Joe Clay (Jack Lemmon) is a very successful San Francisco Public Relations man. Unfortunately, a big part of his job entails drinking booze – and Joe’s ability to consume alcohol knows no bounds.
When he meets the very pretty Kirsten Arnesen (Lee Remick), a charming girl who prefers chocolate to alcohol, Kirsten is not unduly perturbed by his leaning towards the bottle. But by the time they marry and have a baby girl, the pressure of Joe’s work has driven him to excessive drinking.
When he complains it’s dispiriting to arrive home “feeling high” and find his wife disapprovingly sober, Kirsten makes the mistake of joining him in a drink.
This leads to her drinking alone when Joe is away on business and both continue on the downward spiral until Joe is fired on account of his inebriations.

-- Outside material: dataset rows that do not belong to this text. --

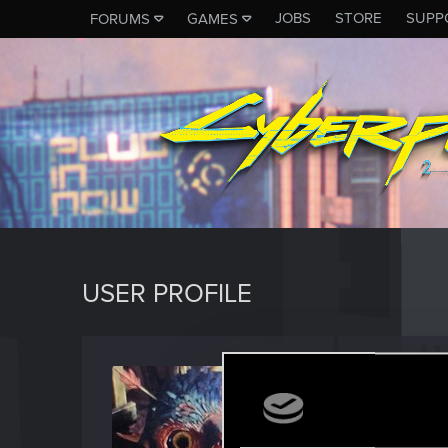
JOBS
STORE
SUPP
FORUMS
GAMES
USER PROFILE
MarKul
Forum vet
Last seen
D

They make a desperate effort to climb on the wagon by going to work at nurseries run by Kirsten’s father (Charles Bickford) but the sobriety and self-respect they regain is short-lived, for they make the mistake of celebrating with whisky.

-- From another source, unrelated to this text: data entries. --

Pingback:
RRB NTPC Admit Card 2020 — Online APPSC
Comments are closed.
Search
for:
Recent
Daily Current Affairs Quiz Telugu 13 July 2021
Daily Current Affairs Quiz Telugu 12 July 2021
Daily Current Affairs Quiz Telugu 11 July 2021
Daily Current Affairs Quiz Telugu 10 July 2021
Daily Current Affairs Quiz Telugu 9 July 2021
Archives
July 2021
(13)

After going berserk, Joe finds himself in an alcoholic ward. He is visited by a member of ‘Alcoholics Anonymous’ (Jack Klugman), with whose help he eventually recovers. Joe now tackles the question of Kirsten’s recovery.
Days of Wine and Roses marks something of a break from the light comedy which Jack Lemmon built a reputation for, and here he proves without a doubt that his talents extend to high drama.
The film had a lasting effect in reinforcing the growing social acceptance of the ‘Alcoholics Anonymous’ movement.